Amerika dönüşü gezilerimize oğlumuzun dünyaya gelmesi nedeniyle bir süre ara vermek zorunda kalmıştık. Geçen mart ayında bir iş toplantısı sebebiyle Parise gitmem gerektiğinde epeydir bastırdığımız gezi duygularımız yeniden depreşti. Ama bu kez durum öncekilerden çok farklıydı. Çünkü yalnız değildik, altı aylık bir de oğlumuz vardı. Bir bebekle nasıl gezileceği ya da gezilip gezilemeyeceği konusunda hiç bir fikrimiz yoktu. Kısa bir araştırma ve tecrübe aktarımı ardından kararımızı vermiştik. Denemeliydik. Toplantı sonrası gezi için üç gün planladık. Eşim ve çocuğum bu son üç gün bana katıldılar.
Hemen itiraf edeyim ki bebekle yaptığımız bu ilk gezi bizim tercih ettiğimiz ve alışık olduğumuz gezi tempolarının biraz altındaydı. Ama açıkçası başlangıçtaki beklentilerimizin de üzerindeydi. Bunda oğlumuzun henüz yürüme çağında olmaması ve gezimizde otel yerine kiraladığımız evde kalmayı tercih etmemiz önemli faktörler oldu sanırım.

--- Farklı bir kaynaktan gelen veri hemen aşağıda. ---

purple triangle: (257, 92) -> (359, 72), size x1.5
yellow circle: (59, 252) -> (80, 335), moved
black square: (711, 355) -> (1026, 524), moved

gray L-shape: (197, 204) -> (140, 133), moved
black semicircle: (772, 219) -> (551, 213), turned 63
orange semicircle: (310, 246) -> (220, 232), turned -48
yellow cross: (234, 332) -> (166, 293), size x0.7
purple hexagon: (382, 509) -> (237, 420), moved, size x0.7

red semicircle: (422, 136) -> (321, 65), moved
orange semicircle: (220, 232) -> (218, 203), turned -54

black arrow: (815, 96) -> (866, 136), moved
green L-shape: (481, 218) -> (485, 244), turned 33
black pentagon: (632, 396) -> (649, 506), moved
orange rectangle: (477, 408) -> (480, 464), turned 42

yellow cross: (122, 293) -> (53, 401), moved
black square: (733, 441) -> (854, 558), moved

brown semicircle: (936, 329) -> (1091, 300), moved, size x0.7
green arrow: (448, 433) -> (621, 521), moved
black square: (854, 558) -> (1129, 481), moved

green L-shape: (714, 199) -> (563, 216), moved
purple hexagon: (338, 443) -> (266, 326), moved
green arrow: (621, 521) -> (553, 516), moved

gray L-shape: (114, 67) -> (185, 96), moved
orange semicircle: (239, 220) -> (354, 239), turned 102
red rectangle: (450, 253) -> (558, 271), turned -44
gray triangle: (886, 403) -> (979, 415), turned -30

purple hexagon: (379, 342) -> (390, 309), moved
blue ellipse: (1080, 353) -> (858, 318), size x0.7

Bu gezimizde otel yerine kiraladığımız bir evde konaklamak isabetli bir tercih olması yanında çok güzel de bir deneyim oldu. Hatta sonraki gezilerimiz için bizi cesaretlendirdi ve heyecanlandırdı. Kiraladığımız ev Paris'in 16. bölgesinde (16th arrondissement) bulunuyordu. Burası şehrin en merkezi ve turistik notalarına yürüme mesafesindeydi. Örneğin evden çıktığımızda Eyfel Kulesinin olduğu bölgeye 15 dakikada yürüyebiliyorduk. Dahası mahalle arasında turist gibi değil de bu şehrin bir sakini gibi yaşadık. Sabahları sokağın hemen köşesindeki bir pastaneden baget ve kruvasanları, karşı köşedeki peynirciden peyniri alıp evde kahvaltı yapabildik.

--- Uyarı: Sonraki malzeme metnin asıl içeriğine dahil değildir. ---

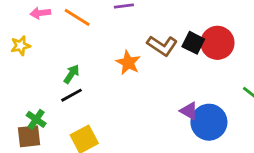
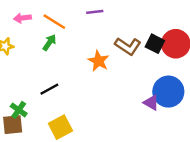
green arrow: (71, 74) -> (49, 43), moved
blue circle: (209, 122) -> (168, 92), moved

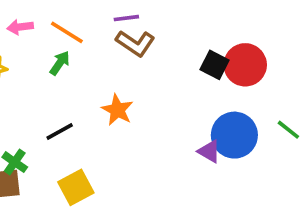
brown L-shape: (128, 46) -> (135, 43), moved
orange star: (98, 61) -> (117, 110), moved

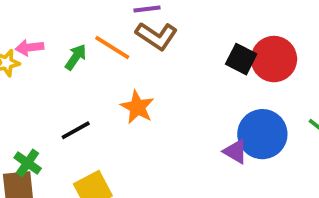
pink arrow: (20, 27) -> (29, 47), moved
orange line: (67, 32) -> (112, 47), moved

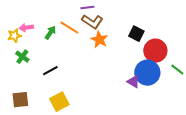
red circle: (274, 59) -> (155, 51), moved
orange star: (137, 107) -> (99, 40), moved
green cross: (28, 163) -> (22, 57), moved

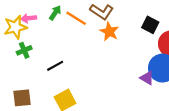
green arrow: (50, 33) -> (55, 13), moved
yellow star: (14, 36) -> (15, 27), size x1.5
green cross: (22, 57) -> (24, 50), turned 32

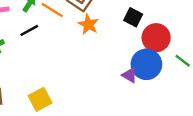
black line: (55, 66) -> (29, 30), moved

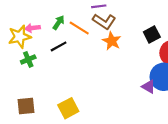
black square: (133, 17) -> (152, 34), turned 35

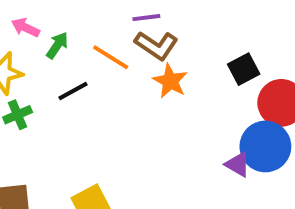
green arrow: (59, 23) -> (57, 45), moved
pink arrow: (33, 28) -> (25, 28), moved, turned 32

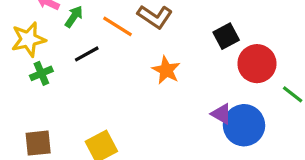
orange star: (170, 81) -> (166, 70), moved
blue circle: (265, 146) -> (244, 125), moved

Paris gezimizin detayları ve geziden diğer notlarımız ise şöyle:
Paris malum dünyanın en çok turist çeken şehri. Geçen yıl (2013) 32,3 milyon kişiyi ağırlamış şehir. Bu rakam aynı yıl Türkiyeye gelen toplam turist sayısına eş neredeyse. Bir şehri bu kadar popüler ve ilgi odağı yapan şey ya da şeyler nedir insan merak ediyor doğrusu. Kısa gezimizden edindiğimiz izlenimlerimizin bizde uyandırdığı düşünce, şehrin 18.yy doğup benimsenmeye başlanan, kaynağını Rönesans ve Reformlar hareketlerinde bulan modern batı dünyasının değerlerini (aydınlanma) mimariden sanata, düşünce hayatından gündelik yaşama bir çok alanda bir bütünlük içinde toplamış olması onun ününün en temel nedenidir. Bununla beslenen algı tanıtım olanaklarıyla da başarı bir şekilde buruşturulduğunda ortaya bu sonuç çıkıyor. Paris bugün moda ve lüksün başkenti olarak anılmaktadır.

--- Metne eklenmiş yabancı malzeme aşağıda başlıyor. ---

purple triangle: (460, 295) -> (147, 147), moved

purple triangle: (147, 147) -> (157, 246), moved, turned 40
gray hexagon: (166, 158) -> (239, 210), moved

Paris şehir yapısı ve mimarisi ile de oldukça dikkat çekicidir. Şehir geçmişten bugüne önemli planlama ve inşalara sahne olmuş. 17. yüzyıl sonuna kadar Paris, dar sokakları ve pazarların kurulduğu küçük meydanları ile bir Ortaçağ kenti görünümünde iken 18. yüzyıldan itibaren imparatorluğun güçlenmesi ile kentin görünen yüzü değişmeye başlamış, 1840 – 1870 tarihleri arasındaki Fransız endüstri devrimi ile de bu değişim doruk noktasına ulaşmıştır. Parisin cetvel ile çizilmiş gibi açılan geniş ve uzun bulvarları Haussmann’ın vali olduğu 1853 – 1870 tarihleri arasındaki dönüşümün eseri olmuş.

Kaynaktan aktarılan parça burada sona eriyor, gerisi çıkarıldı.